Bloomberg reports:
The idea that food may be addictive was barely on scientists’ radar a decade ago. Now the field is heating up. Lab studies have found sugary drinks and fatty foods can produce addictive behavior in animals. Brain scans of obese people and compulsive eaters, meanwhile, reveal disturbances in brain reward circuits similar to those experienced by drug abusers.
Twenty-eight scientific studies and papers on food addiction have been published this year, according to a National Library of Medicine database. As the evidence expands, the science of addiction could become a game changer for the $1 trillion food and beverage industries.

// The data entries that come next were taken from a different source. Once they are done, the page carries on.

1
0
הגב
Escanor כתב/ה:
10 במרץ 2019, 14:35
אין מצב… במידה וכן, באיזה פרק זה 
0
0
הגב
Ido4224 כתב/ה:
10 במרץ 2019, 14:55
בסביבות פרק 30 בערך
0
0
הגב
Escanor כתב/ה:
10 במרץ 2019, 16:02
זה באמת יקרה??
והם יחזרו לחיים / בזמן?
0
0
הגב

If fatty foods and snacks and drinks sweetened with sugar and high fructose corn syrup are proven to be addictive, food companies may face the most drawn-out consumer safety battle since the anti-smoking movement took on the tobacco industry a generation ago.
Bloomberg: Fatty Foods Addictive Like Cocaine in Growing Body of Scientific Research
(via Abe1x)
November 10, 2011 at 7:37 pm
Unexplored: whether addiction is correctly always labeled in the negative. A person whose eyesight is on the edge, slightly improved by glasses, will come to rely on them. Addiction?
November 11, 2011 at 6:45 am
@Trevor Blake, I doubt that eyeglasses have the physiological affects of addiction. Do they effect dopamine levels? Does continued use cause reduced physiological response?
After all, we are all addicted to the poisonous drug dihydrogen oxide. It composes 97% of a baby’s fist food. All people must consume this drug several times a day. Anyone who consumes it dies (on average) about 75 years later. And the withdrawal is a killer — literally: people deprived of this drug invariably die in about three days.
But no, even though it is essential to life, water does not cause the classic physiological affects of addiction.